Robert Lustig a paediatric endocrinologist at the University of San Francisco and author of ‘Fat Chance’ wrote: “Food should confer wellness not illness. Real food does just that, including saturated fat. But when saturated fat got mixed up with the high sugar added to processed food in the second half of the 21st century it got a bad name.”
Ghee imparts a delicious slightly nutty flavour and can be spread on toast or drizzled on popcorn, best of all though, it has an extremely high smoke point making it a particularly good fat to cook with and makes fried eggs taste out of this world! I like to make it every few weeks, it is a fantastic store cupboard essential and doesn’t need to be kept in the fridge. It is also a great deal cheaper than buying it ready made, especially if it is produced by a reputable company.
How to Make Ghee
Use the best unsalted butter you can find, preferably organic and grass fed.

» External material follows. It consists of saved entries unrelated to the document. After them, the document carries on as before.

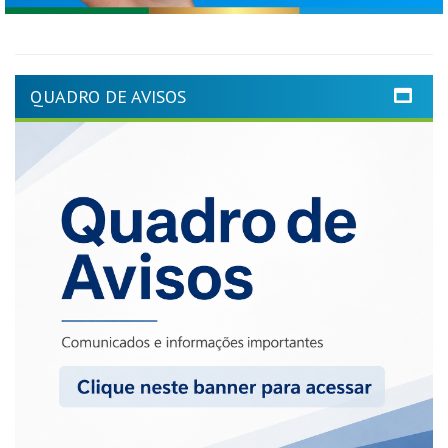
QUADRO DE AVISOS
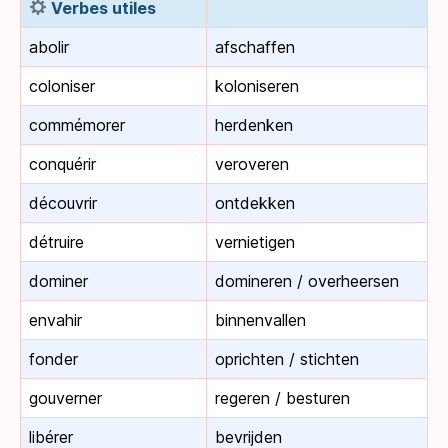
Verbes utiles
abolir
afschaffen
coloniser
koloniseren
commémorer
herdenken
conquérir
veroveren
découvrir
ontdekken
détruire
vernietigen
dominer
domineren / overheersen
envahir
binnenvallen
fonder
oprichten / stichten
gouverner
regeren / besturen
libérer
bevrijden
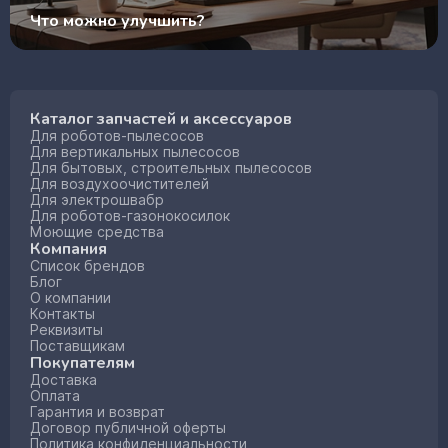
Что можно улучшить?
Каталог запчастей и аксессуаров
Для роботов-пылесосов
Для вертикальных пылесосов
Для бытовых, строительных пылесосов
Для воздухоочистителей
Для электрошвабр
Для роботов-газонокосилок
Моющие средства
Компания
Список брендов
Блог
О компании
Контакты
Реквизиты
Поставщикам
Покупателям
Доставка
Оплата
Гарантия и возврат
Договор публичной оферты
Политика конфиденциальности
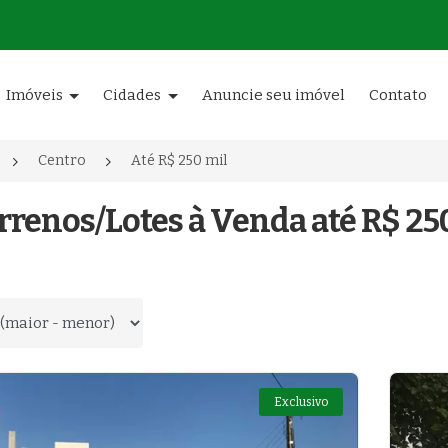
Imóveis
Cidades
Anuncie seu imóvel
Contato
Centro
Até R$ 250 mil
rrenos/Lotes à Venda até R$ 25
 por
Exclusivo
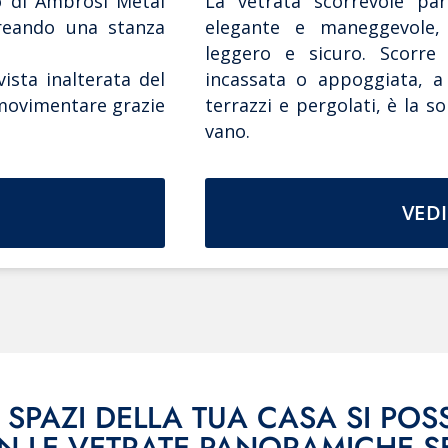
o di Ambrosi Metal
La vetrata scorrevole par
creando una stanza
elegante e maneggevole,
leggero e sicuro. Scorre
vista inalterata del
incassata o appoggiata, a s
a movimentare grazie
terrazzi e pergolati, è la s
vano.
VEDI
 SPAZI DELLA TUA CASA SI PO
N LE VETRATE PANORAMICHE 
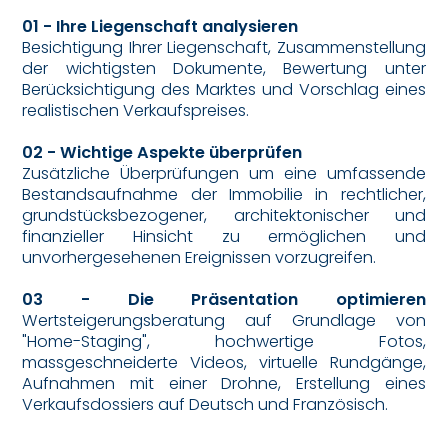
01 - Ihre Liegenschaft analysieren
Besichtigung Ihrer Liegenschaft, Zusammenstellung
der wichtigsten Dokumente, Bewertung unter
Berücksichtigung des Marktes und Vorschlag eines
realistischen Verkaufspreises.
02 - Wichtige Aspekte überprüfen
Zusätzliche Überprüfungen um eine umfassende
Bestandsaufnahme der Immobilie in rechtlicher,
grundstücksbezogener, architektonischer und
finanzieller Hinsicht zu ermöglichen und
unvorhergesehenen Ereignissen vorzugreifen.
03 - Die Präsentation optimieren
Wertsteigerungsberatung auf Grundlage von
"Home-Staging", hochwertige Fotos,
massgeschneiderte Videos, virtuelle Rundgänge,
Aufnahmen mit einer Drohne, Erstellung eines
Verkaufsdossiers auf Deutsch und Französisch.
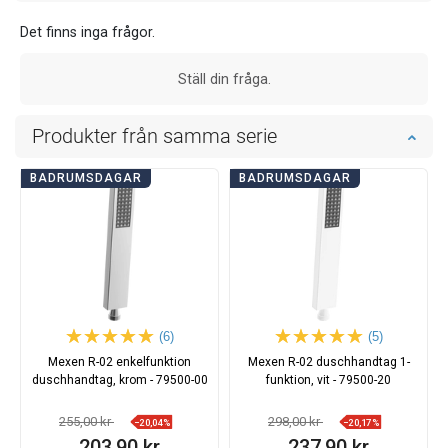
Det finns inga frågor.
Ställ din fråga.
Produkter från samma serie
BADRUMSDAGAR
BADRUMSDAGAR
(6)
(5)
Mexen R-02 enkelfunktion
Mexen R-02 duschhandtag 1-
duschhandtag, krom - 79500-00
funktion, vit - 79500-20
255,00 kr
298,00 kr
−20,04%
−20,17%
203,90 kr
237,90 kr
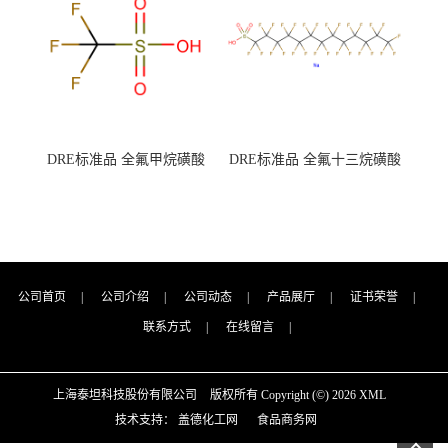
DRE标准品 全氟甲烷磺酸
DRE标准品 全氟十三烷磺酸
CAS号：1493-13-6；
钠 CAS号：174675-49-1；
TFMS（泰坦现货供应）
PFTrDS钠盐（泰坦现货供
应）
公司首页
|
公司介绍
|
公司动态
|
产品展厅
|
证书荣誉
|
联系方式
|
在线留言
|
上海泰坦科技股份有限公司
版权所有 Copyright (©) 2026
XML
技术支持：
盖德化工网
食品商务网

- Put your butter into a heavy bottomed pan. Let it melt and then turn the heat up a little so that the melted butter comes to a gentle simmer. Be careful not to let it come to a strong boil or it may burn the milk solids.
- There will be a fair bit of spluttering as the water evaporates, a white foam will gather on the surface. You can skim this off but after about 10-15 minutes it will usually disappear by itself.
- Keep an eye on the milk solids which will have separated and sunk to the bottom of the pan, when these start to turn brown your ghee should be ready to strain.
- Let it sit for a few minutes to cool a little and also to absorb all the caramel flavours of the cooked milk solids.
- Remember that the butterfat will retain its heat. Pour your beautiful golden ghee into a clean jar using a metal tea strainer to catch any caramelised milk solids. If you want to these are also very delicious and you can use them to flavour your porridge or add to soup.